PROBLEM STATEMENT: Copy out each line below verbatim, skipping any picture.

[Data extracted from a collection]
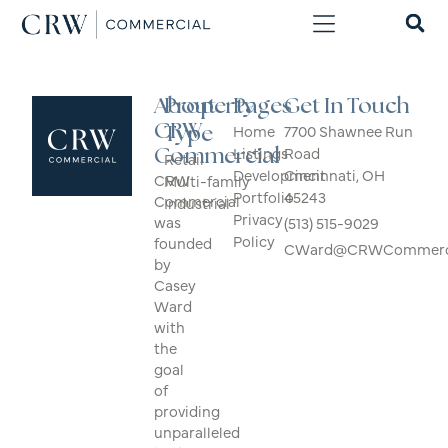
About
Property
Pages
Get In Touch
CRW
Home
7700 Shawnee Run
Type
Listings
Road
Commercial
Retail
Development
Cincinnati, OH
CRW
Multi-family
Portfolio
45243
Commercial
Industrial
Privacy
was
(513) 515-9029
Policy
founded
CWard@CRWCommerci
by
Casey
Ward
with
the
goal
of
providing
unparalleled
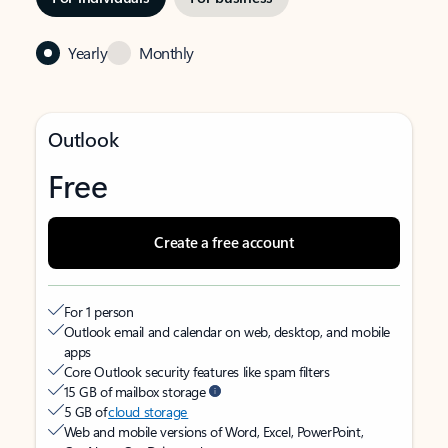
Yearly
Monthly
Outlook
Free
Create a free account
For 1 person
Outlook email and calendar on web, desktop, and mobile
apps
Core Outlook security features like spam filters
15 GB of mailbox storage
5 GB of
cloud storage
Web and mobile versions of Word, Excel, PowerPoint,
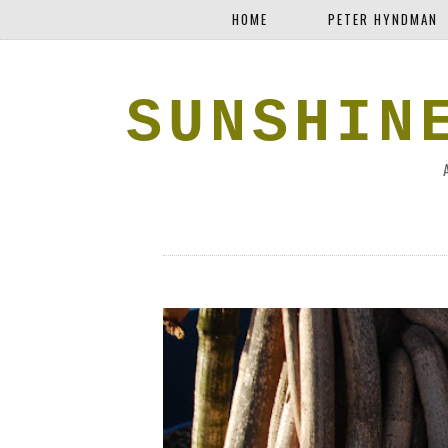
HOME
PETER HYNDMAN
SUNSHIN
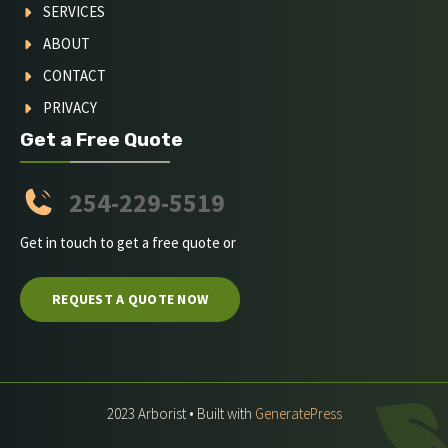
SERVICES
ABOUT
CONTACT
PRIVACY
Get a Free Quote
254-229-5519
Get in touch to get a free quote or
REQUEST A QUOTE NOW
2023 Arborist • Built with
GeneratePress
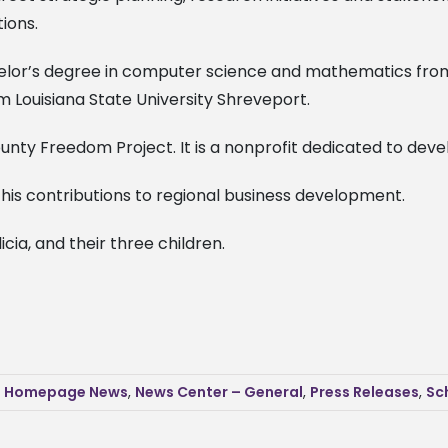
tions.
chelor’s degree in computer science and mathematics from 
m Louisiana State University Shreveport.
ty Freedom Project. It is a nonprofit dedicated to develo
his contributions to regional business development.
elicia, and their three children.
,
Homepage News
,
News Center – General
,
Press Releases
,
Sc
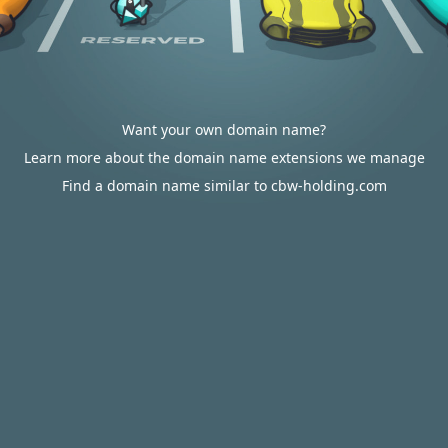
Want your own domain name?
Learn more about the domain name extensions we manage
Find a domain name similar to cbw-holding.com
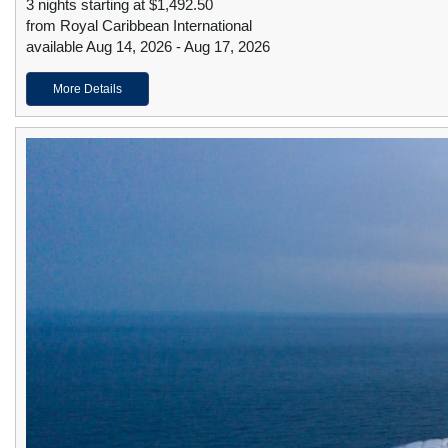
3 nights starting at $1,492.50
from Royal Caribbean International
available Aug 14, 2026 - Aug 17, 2026
More Details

EXERCISE RESULT:
About
Property
Pages
Get In Touch
CRW
Home
7700 Shawnee Run
Type
Listings
Road
Commercial
Retail
Development
Cincinnati, OH
CRW
Multi-family
Portfolio
45243
Commercial
Industrial
Privacy
was
(513) 515-9029
Policy
founded
CWard@CRWCommerci
by
Casey
Ward
with
the
goal
of
providing
unparalleled
Yearly
Monthly
Outlook
Free
Create a free account
For 1 person
Outlook email and calendar on web, desktop, and mobile
apps
Core Outlook security features like spam filters
15 GB of mailbox storage
5 GB of
cloud storage
Web and mobile versions of Word, Excel, PowerPoint,
HOME
PETER HYNDMAN
SUNSHIN
SERVICES
ABOUT
CONTACT
PRIVACY
Get a Free Quote
254-229-5519
Get in touch to get a free quote or
REQUEST A QUOTE NOW
2023 Arborist • Built with
GeneratePress
tions.
chelor’s degree in computer science and mathematics from 
m Louisiana State University Shreveport.
ty Freedom Project. It is a nonprofit dedicated to develo
his contributions to regional business development.
elicia, and their three children.
,
Homepage News
,
News Center – General
,
Press Releases
,
Sc
Want your own domain name?
Learn more about the domain name extensions we manage
Find a domain name similar to cbw-holding.com
3 nights starting at $1,492.50
from Royal Caribbean International
available Aug 14, 2026 - Aug 17, 2026
More Details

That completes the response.